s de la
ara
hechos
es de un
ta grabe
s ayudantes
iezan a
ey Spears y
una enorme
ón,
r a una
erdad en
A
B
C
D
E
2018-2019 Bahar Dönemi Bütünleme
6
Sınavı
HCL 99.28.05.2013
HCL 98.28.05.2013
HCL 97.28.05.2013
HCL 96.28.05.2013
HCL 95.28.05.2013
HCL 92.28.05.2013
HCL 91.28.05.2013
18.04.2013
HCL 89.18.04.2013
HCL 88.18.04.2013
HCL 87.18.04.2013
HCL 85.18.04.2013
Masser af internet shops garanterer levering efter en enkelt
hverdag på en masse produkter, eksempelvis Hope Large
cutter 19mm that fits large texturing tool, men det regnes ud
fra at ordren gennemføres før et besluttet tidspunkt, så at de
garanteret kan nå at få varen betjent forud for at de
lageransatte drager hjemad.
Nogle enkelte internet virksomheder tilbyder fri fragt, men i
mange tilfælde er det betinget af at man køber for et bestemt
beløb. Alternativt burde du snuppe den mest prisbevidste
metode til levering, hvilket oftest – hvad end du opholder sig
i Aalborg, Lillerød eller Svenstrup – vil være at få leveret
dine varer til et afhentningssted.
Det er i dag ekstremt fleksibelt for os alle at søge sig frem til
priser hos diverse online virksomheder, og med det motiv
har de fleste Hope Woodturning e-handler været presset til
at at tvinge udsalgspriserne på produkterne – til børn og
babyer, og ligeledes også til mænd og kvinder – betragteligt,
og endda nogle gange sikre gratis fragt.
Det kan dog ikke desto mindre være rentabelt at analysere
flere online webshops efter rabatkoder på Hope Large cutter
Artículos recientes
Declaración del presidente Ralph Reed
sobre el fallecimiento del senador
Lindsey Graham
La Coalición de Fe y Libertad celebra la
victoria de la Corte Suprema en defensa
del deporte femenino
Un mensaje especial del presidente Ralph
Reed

_ _ _ _

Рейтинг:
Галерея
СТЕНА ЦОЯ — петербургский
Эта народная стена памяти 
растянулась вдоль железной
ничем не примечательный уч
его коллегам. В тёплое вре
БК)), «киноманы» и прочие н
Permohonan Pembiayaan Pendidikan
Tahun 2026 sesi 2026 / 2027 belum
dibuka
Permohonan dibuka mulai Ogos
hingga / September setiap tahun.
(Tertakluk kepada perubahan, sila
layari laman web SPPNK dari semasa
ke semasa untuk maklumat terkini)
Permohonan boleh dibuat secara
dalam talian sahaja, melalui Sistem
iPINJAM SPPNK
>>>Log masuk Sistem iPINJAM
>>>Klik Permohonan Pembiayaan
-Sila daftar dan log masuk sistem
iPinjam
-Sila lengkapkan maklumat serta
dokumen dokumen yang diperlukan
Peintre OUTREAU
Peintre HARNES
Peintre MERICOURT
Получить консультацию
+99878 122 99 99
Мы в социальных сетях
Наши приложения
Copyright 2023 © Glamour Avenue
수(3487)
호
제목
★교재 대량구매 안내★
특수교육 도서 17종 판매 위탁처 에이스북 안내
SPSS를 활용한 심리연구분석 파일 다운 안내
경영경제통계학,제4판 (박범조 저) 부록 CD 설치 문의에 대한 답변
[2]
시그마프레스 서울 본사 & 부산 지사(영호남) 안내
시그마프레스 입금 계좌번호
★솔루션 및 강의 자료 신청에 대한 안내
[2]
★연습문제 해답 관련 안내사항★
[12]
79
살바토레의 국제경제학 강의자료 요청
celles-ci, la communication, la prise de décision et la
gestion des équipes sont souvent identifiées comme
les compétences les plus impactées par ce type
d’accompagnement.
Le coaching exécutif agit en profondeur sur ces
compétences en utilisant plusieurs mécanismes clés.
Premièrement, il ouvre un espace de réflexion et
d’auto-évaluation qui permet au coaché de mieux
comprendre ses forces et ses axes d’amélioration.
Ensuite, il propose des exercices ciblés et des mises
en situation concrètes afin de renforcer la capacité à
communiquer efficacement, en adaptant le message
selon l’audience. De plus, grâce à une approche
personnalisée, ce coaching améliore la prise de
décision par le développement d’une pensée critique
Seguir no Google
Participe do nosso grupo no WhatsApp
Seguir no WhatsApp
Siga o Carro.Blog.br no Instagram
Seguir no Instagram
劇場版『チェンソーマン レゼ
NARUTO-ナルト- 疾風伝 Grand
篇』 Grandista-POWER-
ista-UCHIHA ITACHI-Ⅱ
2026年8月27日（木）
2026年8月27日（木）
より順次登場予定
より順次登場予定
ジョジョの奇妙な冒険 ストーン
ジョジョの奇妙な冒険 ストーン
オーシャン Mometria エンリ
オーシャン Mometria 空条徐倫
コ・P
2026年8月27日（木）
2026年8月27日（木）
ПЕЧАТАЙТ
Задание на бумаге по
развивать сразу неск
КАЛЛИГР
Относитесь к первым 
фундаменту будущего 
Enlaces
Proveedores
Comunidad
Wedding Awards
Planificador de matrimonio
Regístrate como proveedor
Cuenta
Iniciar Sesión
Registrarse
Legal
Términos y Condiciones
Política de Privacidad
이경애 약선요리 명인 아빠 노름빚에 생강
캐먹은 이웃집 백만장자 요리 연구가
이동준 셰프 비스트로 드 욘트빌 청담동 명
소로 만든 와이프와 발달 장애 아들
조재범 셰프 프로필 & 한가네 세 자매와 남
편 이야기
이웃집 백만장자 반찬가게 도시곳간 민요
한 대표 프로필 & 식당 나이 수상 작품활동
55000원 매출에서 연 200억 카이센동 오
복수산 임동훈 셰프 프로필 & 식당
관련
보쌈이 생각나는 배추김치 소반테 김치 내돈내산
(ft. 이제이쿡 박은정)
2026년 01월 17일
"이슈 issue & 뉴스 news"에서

_ _ _ _

* [EXERCISE AIM]
Of the lines above, copy each that contains "SPPNK".

* [SOLUTION TO THE EXERCISE]
layari laman web SPPNK dari semasa
iPINJAM SPPNK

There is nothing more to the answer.